Маэстро наклонился вперед и сложил руки перед собой. Винный бокал у него был пуст, он взял его, поднял.
– Тем, кто лишен зрения, – сказал он, – приходится полагаться на память о прошлом. Если я не хочу выглядеть глупо, пытаясь выпить из пустого бокала, я должен помнить, выпил ли я его весь или нет. Так и тот человек, который стал padrino. По тому, что я рассказал о нем, можно подумать, будто он умер старцем, но это не так. Он был моложе, чем я сейчас. Из моих слов выходит, что щепетильность, с которой он исполнял свой долг, была продиктована ему совестью, или ощущением прикованного к нему внимания мира, или и тем и другим.

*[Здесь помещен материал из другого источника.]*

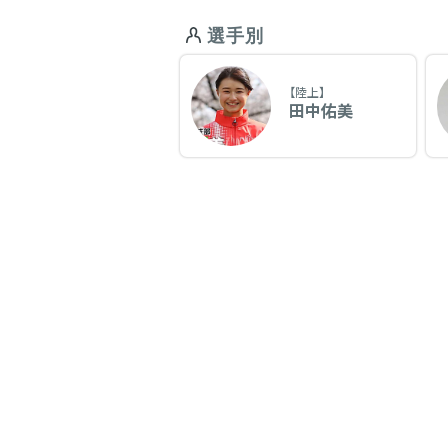
選手別
【陸上】
田中佑美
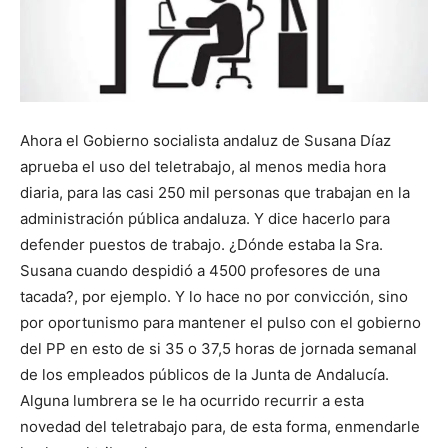
Ahora el Gobierno socialista andaluz de Susana Díaz
aprueba el uso del teletrabajo, al menos media hora
diaria, para las casi 250 mil personas que trabajan en la
administración pública andaluza. Y dice hacerlo para
defender puestos de trabajo. ¿Dónde estaba la Sra.
Susana cuando despidió a 4500 profesores de una
tacada?, por ejemplo. Y lo hace no por convicción, sino
por oportunismo para mantener el pulso con el gobierno
del PP en esto de si 35 o 37,5 horas de jornada semanal
de los empleados públicos de la Junta de Andalucía.
Alguna lumbrera se le ha ocurrido recurrir a esta
novedad del teletrabajo para, de esta forma, enmendarle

Но эта догадка быстро отпадает. Действия его были вызваны любовью к чаду, ставшему причиной его горя, если это было горе. А вы что об этом думаете?
– Не знаю.
– И я не знаю. Знаю только, что каждое действие, в котором нет сердца, в конце концов обнаружит свою тщетность. Каждое мелкое движение.
Посидели в молчании. И во всем зале вокруг них стояла тишина. Джон-Грейди смотрел, как сливаются капли воды на стоящем перед ним запотевшем бокале, к которому он так и не притронулся. Слепой поставил свой бокал опять на стол и оттолкнул от себя.
– Вы эту девушку очень любите?
– Больше жизни.
– Alcahuete тоже в нее влюблен.
– Тибурсио?
– Нет. Главный alcahuete.
– Эдуардо.
– Да.
Посидели тихо. Во внешнем зале собрались музыканты, они уже раскладывали свои инструменты. Джон-Грейди сидел, глядя в пол. Немного посидев так, поднял взгляд:
– Как вы думаете, старухе можно верить?
– ¿La Tuerta?[183]
– Да.
– О господи! – тихо произнес слепой.
– Старуха все время говорит ей, что она удачно выйдет замуж.
– Старуха – это же мать Тибурсио!
Джона-Грейди так и отбросило на спинку стула. Он так и замер с ошарашенным видом. Смотрел при этом на дочь слепого. А она на него. Тихая. Добрая. Непроницаемая.
– А вы не знали?
– Нет. А она знает? Хотя что я говорю? Она-то, конечно, знает.
– Да.
– А она знает, что Эдуардо влюблен в нее?
– Да.
Музыканты завели какую-то простенькую барочную партиту. На выделенной для танцев площадке задвигались престарелые пары. Слепой сидел сложив руки на столе перед собой.
– Она уверена, что Эдуардо убьет ее, – сказал Джон-Грейди.
Слепой кивнул.
– Вы тоже думаете, что он способен ее убить?
– Да, – сказал маэстро. – Я верю, что он на это способен.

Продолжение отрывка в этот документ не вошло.